On Mon, Aug 8, 2016 at 10:10 AM, Rahila Syed <rahilasyed90@gmail.com> wrote: > Thank you for inputs everyone. > > The opinions on this thread can be classified into following > 1. Commit > 2. Rollback > 3. Error > 4. Warning > > As per opinion upthread, issuing implicit commit immediately after switching > autocommit to ON, can be unsafe if it was not desired. While I agree that > its difficult to judge users intention here, but if we were to base it on > some assumption, the closest would be implicit COMMIT in my opinion.There is > higher likelihood of a user being happy with issuing a commit when setting > autocommit ON than a transaction being rolled back. Also there are quite > some interfaces which provide this. > > As mentioned upthread, issuing a warning on switching back to autocommit > will not be effective inside a script. It won't allow subsequent commands to > be committed as set autocommit to ON is not committed. Scripts will have to > be rerun with changes which will impact user friendliness. > > While I agree that issuing an ERROR and rolling back the transaction ranks > higher in safe behaviour, it is not as common (according to instances stated > upthread) as immediately committing any open transaction when switching back > to autocommit.

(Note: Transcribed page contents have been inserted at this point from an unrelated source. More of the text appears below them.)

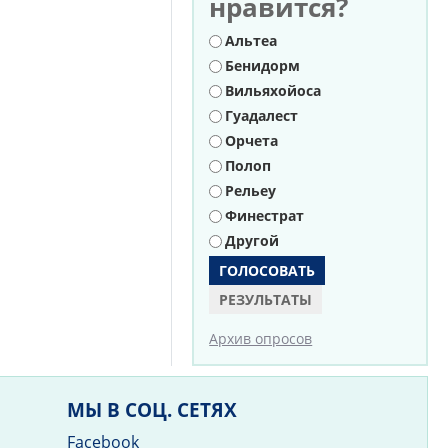
нравится?
Варианты
Альтеа
Бенидорм
Вильяхойоса
Гуадалест
Орчета
Полоп
Рельеу
Финестрат
Другой
РЕЗУЛЬТАТЫ
Архив опросов
МЫ В СОЦ. СЕТЯХ
Facebook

I think I like the option of having psql issue an error. On the server side, the transaction would still be open, but the user would receive a psql error message and the autocommit setting would not be changed. So the user could type COMMIT or ROLLBACK manually and then retry changing the value of the setting.
Alternatively, I also think it would be sensible to issue an immediate COMMIT when the autocommit setting is changed from off to on. That was my first reaction.
Aborting the server-side transaction - with or without notice - doesn't seem very reasonable.